Requirement:
The expected output is every line from the one containing "See the attached image. Point out myocardium." to the end of the data below, exactly, and no other line.

Entries provided:
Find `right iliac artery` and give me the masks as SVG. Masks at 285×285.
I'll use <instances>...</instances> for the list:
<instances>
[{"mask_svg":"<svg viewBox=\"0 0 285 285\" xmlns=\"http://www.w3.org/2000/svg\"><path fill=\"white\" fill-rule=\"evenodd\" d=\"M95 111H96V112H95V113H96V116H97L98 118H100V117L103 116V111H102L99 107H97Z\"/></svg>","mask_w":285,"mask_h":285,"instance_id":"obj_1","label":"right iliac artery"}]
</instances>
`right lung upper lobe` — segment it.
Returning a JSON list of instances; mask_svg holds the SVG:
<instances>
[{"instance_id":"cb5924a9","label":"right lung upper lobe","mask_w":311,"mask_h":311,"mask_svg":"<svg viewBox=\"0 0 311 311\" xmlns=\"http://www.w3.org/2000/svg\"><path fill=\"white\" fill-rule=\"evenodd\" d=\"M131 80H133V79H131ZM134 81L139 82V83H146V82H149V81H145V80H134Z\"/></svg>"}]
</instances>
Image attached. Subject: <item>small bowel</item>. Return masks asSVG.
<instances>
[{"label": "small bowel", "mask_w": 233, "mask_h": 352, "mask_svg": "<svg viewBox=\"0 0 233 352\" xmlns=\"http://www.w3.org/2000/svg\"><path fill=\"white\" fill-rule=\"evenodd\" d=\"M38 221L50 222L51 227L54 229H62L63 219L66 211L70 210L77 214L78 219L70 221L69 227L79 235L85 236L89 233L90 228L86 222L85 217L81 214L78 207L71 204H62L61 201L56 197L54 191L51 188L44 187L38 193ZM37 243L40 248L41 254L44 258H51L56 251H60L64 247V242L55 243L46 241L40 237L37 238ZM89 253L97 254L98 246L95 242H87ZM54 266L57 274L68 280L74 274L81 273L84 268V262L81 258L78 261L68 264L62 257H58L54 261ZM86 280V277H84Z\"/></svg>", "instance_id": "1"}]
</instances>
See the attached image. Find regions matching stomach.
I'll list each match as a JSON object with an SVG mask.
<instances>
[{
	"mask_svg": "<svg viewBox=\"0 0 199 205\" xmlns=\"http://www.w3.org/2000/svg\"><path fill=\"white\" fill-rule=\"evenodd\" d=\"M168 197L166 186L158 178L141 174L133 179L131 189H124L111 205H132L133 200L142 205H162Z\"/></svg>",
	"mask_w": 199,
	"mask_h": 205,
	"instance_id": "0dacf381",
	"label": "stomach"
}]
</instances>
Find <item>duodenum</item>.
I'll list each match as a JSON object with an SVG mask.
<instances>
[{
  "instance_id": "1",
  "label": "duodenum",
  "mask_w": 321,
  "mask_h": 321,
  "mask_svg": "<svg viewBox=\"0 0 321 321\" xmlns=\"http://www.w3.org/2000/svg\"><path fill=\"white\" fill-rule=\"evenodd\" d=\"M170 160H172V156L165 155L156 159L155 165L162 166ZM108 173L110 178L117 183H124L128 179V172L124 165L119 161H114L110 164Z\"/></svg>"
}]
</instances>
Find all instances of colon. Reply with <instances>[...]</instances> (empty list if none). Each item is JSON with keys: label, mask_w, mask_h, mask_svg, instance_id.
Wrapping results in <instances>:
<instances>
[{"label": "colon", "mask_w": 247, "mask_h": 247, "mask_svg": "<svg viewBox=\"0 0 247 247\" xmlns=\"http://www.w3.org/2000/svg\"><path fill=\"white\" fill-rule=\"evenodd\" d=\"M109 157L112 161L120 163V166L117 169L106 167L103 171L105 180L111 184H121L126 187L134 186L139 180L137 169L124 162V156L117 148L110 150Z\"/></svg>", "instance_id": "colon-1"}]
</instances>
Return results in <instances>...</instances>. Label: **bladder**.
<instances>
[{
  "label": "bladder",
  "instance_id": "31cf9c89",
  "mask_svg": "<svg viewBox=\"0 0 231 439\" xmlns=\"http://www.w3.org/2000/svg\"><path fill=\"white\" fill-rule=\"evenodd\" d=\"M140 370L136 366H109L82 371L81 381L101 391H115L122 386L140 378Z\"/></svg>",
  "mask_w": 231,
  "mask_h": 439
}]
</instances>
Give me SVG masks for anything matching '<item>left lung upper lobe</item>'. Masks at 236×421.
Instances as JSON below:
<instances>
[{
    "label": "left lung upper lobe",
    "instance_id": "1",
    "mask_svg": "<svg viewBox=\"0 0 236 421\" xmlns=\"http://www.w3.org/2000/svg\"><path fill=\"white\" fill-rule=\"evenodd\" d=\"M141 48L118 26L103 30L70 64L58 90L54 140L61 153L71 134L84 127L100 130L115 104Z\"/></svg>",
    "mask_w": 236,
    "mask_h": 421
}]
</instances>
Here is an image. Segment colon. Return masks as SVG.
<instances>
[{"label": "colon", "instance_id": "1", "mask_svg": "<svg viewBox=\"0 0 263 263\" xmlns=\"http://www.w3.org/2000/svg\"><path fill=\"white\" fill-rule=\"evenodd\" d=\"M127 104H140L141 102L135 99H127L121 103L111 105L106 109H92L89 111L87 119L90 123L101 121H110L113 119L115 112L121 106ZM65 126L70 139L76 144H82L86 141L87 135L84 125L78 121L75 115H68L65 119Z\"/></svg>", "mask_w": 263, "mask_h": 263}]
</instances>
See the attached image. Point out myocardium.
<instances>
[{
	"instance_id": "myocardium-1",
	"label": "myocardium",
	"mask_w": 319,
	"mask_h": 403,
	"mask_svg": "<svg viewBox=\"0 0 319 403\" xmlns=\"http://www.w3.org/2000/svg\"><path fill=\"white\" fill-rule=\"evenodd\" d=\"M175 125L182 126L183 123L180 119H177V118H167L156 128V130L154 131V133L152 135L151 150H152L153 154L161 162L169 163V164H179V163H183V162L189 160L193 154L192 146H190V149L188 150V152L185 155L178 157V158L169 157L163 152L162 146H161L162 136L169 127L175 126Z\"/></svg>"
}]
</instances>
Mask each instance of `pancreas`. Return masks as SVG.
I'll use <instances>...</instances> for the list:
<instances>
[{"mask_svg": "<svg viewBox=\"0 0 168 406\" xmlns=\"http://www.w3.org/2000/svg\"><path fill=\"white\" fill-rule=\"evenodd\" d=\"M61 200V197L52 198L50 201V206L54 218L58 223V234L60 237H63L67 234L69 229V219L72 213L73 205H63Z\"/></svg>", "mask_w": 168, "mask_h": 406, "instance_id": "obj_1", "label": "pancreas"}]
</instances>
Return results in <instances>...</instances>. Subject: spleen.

Solution:
See the attached image. Point out myocardium.
<instances>
[{
	"instance_id": "myocardium-1",
	"label": "myocardium",
	"mask_w": 319,
	"mask_h": 403,
	"mask_svg": "<svg viewBox=\"0 0 319 403\" xmlns=\"http://www.w3.org/2000/svg\"><path fill=\"white\" fill-rule=\"evenodd\" d=\"M175 125L182 126L183 123L180 119H177V118H167L156 128V130L154 131V133L152 135L151 150H152L153 154L161 162L169 163V164H179V163H183V162L189 160L193 154L192 146H190V149L188 150V152L185 155L178 157V158L169 157L163 152L162 146H161L162 136L169 127L175 126Z\"/></svg>"
}]
</instances>
Mask each instance of `pancreas`. Return masks as SVG.
I'll use <instances>...</instances> for the list:
<instances>
[{"mask_svg": "<svg viewBox=\"0 0 168 406\" xmlns=\"http://www.w3.org/2000/svg\"><path fill=\"white\" fill-rule=\"evenodd\" d=\"M61 200V197L52 198L50 201V206L54 218L58 223V234L60 237H63L67 234L69 229V219L72 213L73 205H63Z\"/></svg>", "mask_w": 168, "mask_h": 406, "instance_id": "obj_1", "label": "pancreas"}]
</instances>
Return results in <instances>...</instances>. Subject: spleen.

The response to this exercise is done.